Dr. Angela Tarango, a religious studies scholar at Trinity University in San Antonio, Texas, explained that Gonzales’ prayer may have sounded strange to the uninitiated, but was actually very much in keeping with traditional Indian blessings.

“In traditional native religion, there is a sense that the world needs to be balanced,” she told CNSNews.com. “It needs to be in sync with everything. And when something terrible happens, it needs to be rebalanced properly.”

Tarango also defended Gonzales' lengthy autobiographical introduction by saying that traditional Native American culture demanded it.
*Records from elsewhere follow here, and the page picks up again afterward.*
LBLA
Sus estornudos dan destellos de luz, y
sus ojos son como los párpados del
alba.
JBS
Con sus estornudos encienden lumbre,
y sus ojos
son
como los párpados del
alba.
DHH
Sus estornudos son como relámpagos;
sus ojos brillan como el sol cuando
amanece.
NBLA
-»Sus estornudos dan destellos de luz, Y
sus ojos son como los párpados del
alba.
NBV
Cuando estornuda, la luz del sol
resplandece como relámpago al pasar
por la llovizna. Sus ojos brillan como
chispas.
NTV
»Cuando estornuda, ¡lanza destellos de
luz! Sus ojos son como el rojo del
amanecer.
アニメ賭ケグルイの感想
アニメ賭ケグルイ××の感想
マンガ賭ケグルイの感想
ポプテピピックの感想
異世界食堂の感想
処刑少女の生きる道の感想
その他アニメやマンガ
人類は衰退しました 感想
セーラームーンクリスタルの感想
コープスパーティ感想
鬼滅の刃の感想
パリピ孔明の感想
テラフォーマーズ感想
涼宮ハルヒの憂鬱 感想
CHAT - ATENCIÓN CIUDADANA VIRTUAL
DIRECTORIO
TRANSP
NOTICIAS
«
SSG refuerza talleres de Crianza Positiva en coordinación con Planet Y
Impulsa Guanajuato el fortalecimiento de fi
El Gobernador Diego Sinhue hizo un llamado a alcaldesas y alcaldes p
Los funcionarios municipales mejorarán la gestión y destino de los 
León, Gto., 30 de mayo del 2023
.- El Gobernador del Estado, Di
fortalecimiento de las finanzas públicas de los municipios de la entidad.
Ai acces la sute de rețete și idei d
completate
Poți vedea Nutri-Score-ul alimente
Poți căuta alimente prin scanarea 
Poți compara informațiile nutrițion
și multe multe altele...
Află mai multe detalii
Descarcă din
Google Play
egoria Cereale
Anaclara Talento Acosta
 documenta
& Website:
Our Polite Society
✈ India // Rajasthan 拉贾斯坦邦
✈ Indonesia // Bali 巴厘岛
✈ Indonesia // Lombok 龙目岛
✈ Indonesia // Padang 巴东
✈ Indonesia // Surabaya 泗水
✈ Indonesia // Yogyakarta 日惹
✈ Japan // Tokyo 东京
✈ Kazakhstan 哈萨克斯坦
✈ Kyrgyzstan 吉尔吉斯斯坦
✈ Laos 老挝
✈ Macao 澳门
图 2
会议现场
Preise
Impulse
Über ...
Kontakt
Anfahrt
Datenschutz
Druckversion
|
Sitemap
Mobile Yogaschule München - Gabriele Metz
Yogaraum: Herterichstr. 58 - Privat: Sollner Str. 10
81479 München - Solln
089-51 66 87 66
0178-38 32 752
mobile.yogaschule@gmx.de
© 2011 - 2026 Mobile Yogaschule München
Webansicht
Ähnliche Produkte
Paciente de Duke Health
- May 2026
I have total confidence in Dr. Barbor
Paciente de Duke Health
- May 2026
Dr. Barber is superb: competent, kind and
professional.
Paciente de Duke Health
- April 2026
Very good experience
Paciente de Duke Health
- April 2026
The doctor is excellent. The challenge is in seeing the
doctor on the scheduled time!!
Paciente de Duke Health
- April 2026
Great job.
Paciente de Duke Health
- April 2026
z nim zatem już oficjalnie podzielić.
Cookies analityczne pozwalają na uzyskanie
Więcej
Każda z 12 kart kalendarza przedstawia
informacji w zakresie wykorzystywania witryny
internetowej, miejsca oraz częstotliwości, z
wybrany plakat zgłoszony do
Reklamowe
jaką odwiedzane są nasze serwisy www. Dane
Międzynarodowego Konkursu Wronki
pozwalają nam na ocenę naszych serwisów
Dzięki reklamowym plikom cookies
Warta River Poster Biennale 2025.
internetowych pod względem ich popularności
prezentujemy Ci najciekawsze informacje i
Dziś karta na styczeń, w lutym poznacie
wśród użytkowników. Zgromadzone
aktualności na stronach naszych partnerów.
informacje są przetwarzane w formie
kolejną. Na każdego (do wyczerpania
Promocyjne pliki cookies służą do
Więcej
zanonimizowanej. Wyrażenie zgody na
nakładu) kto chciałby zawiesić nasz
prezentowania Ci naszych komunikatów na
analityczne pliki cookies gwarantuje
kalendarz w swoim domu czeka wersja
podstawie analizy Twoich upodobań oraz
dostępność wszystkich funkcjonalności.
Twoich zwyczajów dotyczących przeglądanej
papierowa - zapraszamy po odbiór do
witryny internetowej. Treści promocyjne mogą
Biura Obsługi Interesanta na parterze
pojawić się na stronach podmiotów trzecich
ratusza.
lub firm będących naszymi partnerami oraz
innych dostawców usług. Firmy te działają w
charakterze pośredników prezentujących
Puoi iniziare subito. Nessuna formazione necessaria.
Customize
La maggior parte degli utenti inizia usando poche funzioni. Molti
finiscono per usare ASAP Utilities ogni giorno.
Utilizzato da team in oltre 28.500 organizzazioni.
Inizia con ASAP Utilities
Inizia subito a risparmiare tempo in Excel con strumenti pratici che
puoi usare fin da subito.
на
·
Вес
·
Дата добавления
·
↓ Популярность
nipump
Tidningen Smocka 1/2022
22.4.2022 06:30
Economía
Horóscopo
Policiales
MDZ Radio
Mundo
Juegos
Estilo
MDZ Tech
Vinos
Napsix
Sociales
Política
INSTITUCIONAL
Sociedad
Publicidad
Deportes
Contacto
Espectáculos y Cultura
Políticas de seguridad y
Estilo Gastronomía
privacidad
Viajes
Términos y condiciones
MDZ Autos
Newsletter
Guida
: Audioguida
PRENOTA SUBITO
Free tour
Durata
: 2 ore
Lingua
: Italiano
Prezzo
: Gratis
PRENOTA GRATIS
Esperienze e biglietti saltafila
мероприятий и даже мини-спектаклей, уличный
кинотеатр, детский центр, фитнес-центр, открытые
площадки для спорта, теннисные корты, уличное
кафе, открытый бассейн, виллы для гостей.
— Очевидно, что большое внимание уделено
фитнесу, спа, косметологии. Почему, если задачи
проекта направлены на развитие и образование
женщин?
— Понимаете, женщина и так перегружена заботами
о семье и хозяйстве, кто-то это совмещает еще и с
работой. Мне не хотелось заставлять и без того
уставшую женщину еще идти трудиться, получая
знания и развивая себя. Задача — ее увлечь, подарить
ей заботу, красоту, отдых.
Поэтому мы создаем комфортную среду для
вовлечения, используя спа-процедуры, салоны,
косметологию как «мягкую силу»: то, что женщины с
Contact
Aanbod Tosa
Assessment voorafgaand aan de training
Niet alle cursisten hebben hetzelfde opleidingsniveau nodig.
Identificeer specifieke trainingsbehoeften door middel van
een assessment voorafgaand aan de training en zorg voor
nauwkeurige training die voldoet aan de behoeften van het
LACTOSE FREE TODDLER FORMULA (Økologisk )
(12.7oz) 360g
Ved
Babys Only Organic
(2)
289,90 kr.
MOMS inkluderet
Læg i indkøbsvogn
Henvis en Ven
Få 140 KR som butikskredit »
“You have to do that in native culture. When you come in, you don’t just come in, not saying who you are. You have to say where you come from. Outsiders who work with native people understand this. They have to say, ‘I am so and so, and I am from so and so people.’ It’s a sense of what peoples you are from.

There is no question, she said, that Native American spirituality is different. In it, one opens spiritual “doors” to go through to different “realities” in the natural world.

“In the native view of the world there is no heaven and no hell. So when you die, you go on to be with your ancestors in the next world, which is a lot like the world that you leave, but it’s a lot nicer, and you’re there with the spirits of your ancestors. That’s what he’s saying, that in some sense that the ancestors greeted the spirits of these people that passed away and have taken them into the spirit world,” she added.

Gonzales, meanwhile, said his invocation was simply a way “to bring positive energy into a gathering of that type.”

“I wasn’t trying to give a lecture to anybody,” he said. “It was a prayer. It was simply a prayer.”